◆ Exercise brief
Each line from the one containing "Wrap output in" through the last line of the records below is to be repeated as written, with nothing added.

=-=-=-=-=

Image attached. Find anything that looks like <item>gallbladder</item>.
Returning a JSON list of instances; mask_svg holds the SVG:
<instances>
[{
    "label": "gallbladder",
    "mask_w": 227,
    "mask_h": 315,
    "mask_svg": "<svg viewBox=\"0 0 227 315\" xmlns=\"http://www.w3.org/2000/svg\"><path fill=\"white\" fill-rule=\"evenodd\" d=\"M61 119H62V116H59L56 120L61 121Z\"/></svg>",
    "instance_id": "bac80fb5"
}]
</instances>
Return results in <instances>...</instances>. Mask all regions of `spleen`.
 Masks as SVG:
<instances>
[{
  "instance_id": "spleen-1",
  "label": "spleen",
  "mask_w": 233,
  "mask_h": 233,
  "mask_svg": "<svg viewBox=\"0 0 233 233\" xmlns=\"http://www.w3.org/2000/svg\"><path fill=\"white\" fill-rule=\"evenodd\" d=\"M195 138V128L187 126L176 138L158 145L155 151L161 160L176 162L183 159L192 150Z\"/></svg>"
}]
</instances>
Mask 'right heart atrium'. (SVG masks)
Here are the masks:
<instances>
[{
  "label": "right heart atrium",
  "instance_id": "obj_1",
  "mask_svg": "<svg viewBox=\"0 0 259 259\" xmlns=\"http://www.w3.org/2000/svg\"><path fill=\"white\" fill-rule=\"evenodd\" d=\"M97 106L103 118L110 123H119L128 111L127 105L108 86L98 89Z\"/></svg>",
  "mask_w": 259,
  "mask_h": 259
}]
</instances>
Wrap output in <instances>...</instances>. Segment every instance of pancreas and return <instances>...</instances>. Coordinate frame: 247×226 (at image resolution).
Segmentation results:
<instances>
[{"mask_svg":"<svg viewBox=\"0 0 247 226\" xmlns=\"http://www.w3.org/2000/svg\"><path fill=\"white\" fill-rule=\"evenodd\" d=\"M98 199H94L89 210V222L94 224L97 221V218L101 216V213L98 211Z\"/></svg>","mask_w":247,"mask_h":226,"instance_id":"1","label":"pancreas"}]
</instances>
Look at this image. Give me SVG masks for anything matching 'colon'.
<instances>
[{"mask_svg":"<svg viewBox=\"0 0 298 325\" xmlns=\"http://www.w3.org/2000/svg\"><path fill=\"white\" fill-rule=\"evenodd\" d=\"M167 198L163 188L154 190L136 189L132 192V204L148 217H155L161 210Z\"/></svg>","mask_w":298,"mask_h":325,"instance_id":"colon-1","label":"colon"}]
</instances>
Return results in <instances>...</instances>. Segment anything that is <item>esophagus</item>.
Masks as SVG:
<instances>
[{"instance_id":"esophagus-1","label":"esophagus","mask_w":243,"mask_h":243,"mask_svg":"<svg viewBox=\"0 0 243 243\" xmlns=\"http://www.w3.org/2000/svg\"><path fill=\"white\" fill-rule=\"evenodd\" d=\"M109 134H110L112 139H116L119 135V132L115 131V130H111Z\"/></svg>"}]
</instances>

=-=-=-=-=

◆ Output of the exercise
Wrap output in <instances>...</instances>. Segment every instance of pancreas and return <instances>...</instances>. Coordinate frame: 247×226 (at image resolution).
Segmentation results:
<instances>
[{"mask_svg":"<svg viewBox=\"0 0 247 226\" xmlns=\"http://www.w3.org/2000/svg\"><path fill=\"white\" fill-rule=\"evenodd\" d=\"M98 199H94L89 210V222L94 224L97 221V218L101 216V213L98 211Z\"/></svg>","mask_w":247,"mask_h":226,"instance_id":"1","label":"pancreas"}]
</instances>
Look at this image. Give me SVG masks for anything matching 'colon'.
<instances>
[{"mask_svg":"<svg viewBox=\"0 0 298 325\" xmlns=\"http://www.w3.org/2000/svg\"><path fill=\"white\" fill-rule=\"evenodd\" d=\"M167 198L163 188L154 190L136 189L132 192V204L148 217H155L161 210Z\"/></svg>","mask_w":298,"mask_h":325,"instance_id":"colon-1","label":"colon"}]
</instances>
Return results in <instances>...</instances>. Segment anything that is <item>esophagus</item>.
Masks as SVG:
<instances>
[{"instance_id":"esophagus-1","label":"esophagus","mask_w":243,"mask_h":243,"mask_svg":"<svg viewBox=\"0 0 243 243\" xmlns=\"http://www.w3.org/2000/svg\"><path fill=\"white\" fill-rule=\"evenodd\" d=\"M109 134H110L112 139H116L119 135V132L115 131V130H111Z\"/></svg>"}]
</instances>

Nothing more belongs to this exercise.